→ Work task: Filter these records by the string "ребёнка", copying each line that holds it.

*** Opening of Data under study ***

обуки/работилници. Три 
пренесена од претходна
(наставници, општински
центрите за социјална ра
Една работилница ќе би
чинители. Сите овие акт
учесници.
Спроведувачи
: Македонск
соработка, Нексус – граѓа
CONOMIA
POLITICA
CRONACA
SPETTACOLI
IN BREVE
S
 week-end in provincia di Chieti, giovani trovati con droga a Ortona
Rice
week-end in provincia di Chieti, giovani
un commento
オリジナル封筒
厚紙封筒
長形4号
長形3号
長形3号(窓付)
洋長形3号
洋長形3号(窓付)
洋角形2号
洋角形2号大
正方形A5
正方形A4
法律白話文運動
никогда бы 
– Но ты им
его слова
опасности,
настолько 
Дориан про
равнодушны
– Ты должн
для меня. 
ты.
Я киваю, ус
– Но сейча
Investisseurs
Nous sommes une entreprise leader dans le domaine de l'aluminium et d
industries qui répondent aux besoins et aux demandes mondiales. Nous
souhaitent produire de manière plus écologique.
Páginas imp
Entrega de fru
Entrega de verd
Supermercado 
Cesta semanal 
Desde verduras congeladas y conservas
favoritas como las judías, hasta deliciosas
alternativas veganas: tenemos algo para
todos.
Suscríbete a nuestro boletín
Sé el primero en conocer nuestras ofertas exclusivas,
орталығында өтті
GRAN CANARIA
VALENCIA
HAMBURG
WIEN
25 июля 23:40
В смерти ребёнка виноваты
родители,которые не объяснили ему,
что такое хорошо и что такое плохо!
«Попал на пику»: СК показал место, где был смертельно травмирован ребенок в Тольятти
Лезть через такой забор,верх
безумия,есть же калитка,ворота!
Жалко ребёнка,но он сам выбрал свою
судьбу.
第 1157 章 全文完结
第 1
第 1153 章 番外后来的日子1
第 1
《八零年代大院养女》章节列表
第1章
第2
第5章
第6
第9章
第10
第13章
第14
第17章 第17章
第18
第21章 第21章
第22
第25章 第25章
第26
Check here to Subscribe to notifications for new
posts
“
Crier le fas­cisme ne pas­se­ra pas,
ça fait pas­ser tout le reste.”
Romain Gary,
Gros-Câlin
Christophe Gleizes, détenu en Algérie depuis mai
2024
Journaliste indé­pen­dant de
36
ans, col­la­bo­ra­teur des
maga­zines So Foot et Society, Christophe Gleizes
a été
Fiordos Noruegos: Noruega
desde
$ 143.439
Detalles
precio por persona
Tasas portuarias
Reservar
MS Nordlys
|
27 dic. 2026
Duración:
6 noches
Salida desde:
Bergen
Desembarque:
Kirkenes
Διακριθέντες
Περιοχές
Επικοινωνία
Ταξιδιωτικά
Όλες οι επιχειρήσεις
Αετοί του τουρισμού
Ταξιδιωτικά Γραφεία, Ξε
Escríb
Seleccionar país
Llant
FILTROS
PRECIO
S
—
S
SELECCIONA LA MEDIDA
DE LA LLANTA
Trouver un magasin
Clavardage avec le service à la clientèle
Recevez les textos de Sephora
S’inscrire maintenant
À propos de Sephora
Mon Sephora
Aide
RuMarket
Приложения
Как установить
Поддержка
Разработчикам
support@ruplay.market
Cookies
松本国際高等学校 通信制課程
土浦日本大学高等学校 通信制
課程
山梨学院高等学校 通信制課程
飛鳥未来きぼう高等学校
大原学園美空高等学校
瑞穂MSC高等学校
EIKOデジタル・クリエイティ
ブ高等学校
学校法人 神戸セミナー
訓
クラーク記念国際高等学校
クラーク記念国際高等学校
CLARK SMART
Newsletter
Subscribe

*** Close of Data under study ***

→ Response area:
В смерти ребёнка виноваты
Жалко ребёнка,но он сам выбрал свою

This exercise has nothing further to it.